Оптимистка (ЛП), стр. 68

Я так и делаю, н смотря на то, что мой мир разваливается на части. Как эта великолепная, сияющая женщина может угасать прямо на моих глазах? — Я люблю тебя, детка.

— И я люблю тебя, малыш. — Она переводит взгляд на Гаса. — Ты тоже, иди сюда.

Он целует ее в лоб.

— Спокойной ночи, Опти. Я люблю тебя.

— Я тоже люблю тебя, — бормочет она и засыпает.

Собрав в кулак все мужество, я хлопаю Гаса по спине.

— Пойдем, приятель, я куплю тебе чашку кофе.

Мы берем два обжигающе горячих кофе из торгового автомата на втором этаже и возвращаемся в комнату Кейти. Свободной рукой она обнимает Стеллу, которая удобно устроилась на ее плече и сопит в шею. Глядя на них, я не могу сдержать улыбку. Пытаюсь запечатлеть в памяти эту сцену, аккуратно вырезая из нее капельницу и аппаратуру. Просто два прелестных сонных лица в рамке. Подушка скрывает синяки Кейти.

Улыбающийся Гас садится в кресло на противоположной стороне комнаты.

— Она была бы отличной матерью.

Я передвигаю стул, чтобы сидеть поближе к нему.

— Даже и не сомневаюсь в этом.

— Ты бы видел ее с сестрой, Грейс. Она великолепно справлялась с ней.

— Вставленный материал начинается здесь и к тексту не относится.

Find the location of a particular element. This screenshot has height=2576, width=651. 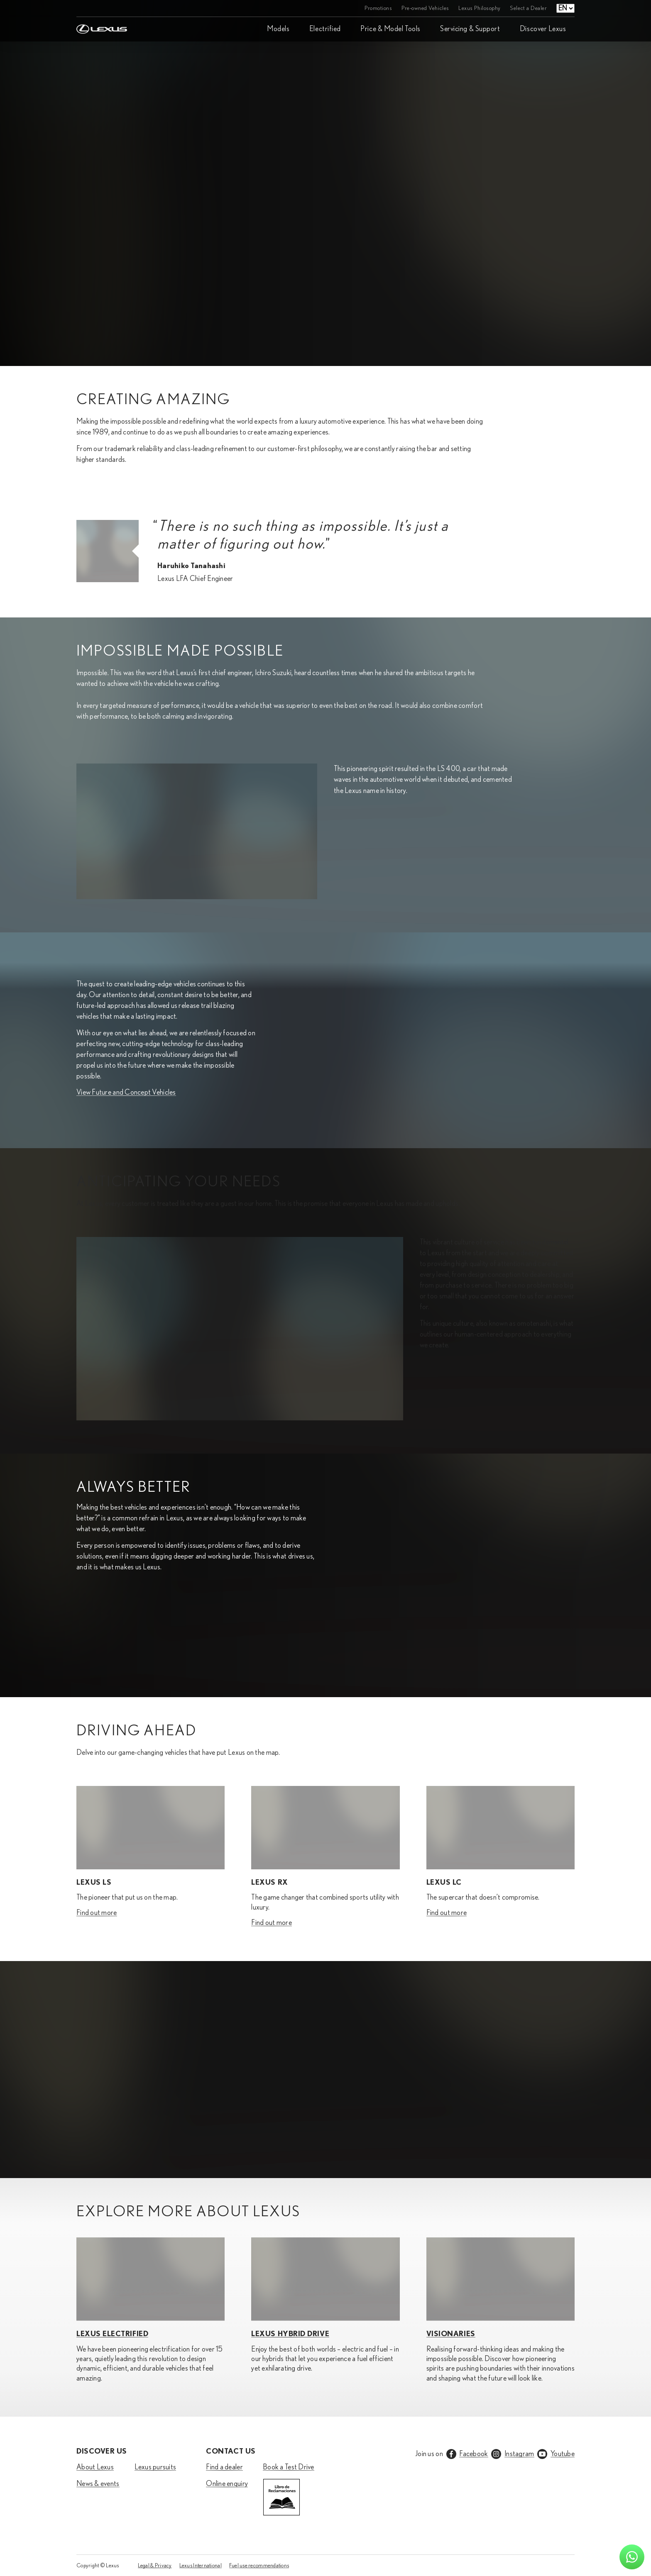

Я даже не знаю, как ей это удавалось. Кейти заботилась о ней каждый день. Не пойми меня неправильно, Грейси нельзя было не любить. Но заботиться о ком-то двадцать четыре часа в сутки — это тяжелая работа. Опти ни разу не пожаловалась. Их матери никогда не было рядом. Дженис предпочитала своим детям компании мужчин. — В каждом его слове сквозит осуждение. — Но даже когда она была рядом, она не заботилась о них. У нее были небольшие психические проблемы, которые требовали приема медикаментов. Я даже не знаю, что хуже – Дженис, под воздействием лекарств или без них. К тому же, она пила… много. И очень любила коку. — Гас замолкает, а потом качает головой и насмешливо улыбается. — Жизнь Опти была сущим кошмаром. Она заботилась о Грейси, потому что ее мать не могла или не хотела этого делать. Они много времени проводили в нашем доме. Мы с мамой всегда считали их своей семьей. После того, как Дженис совершила самоубийство…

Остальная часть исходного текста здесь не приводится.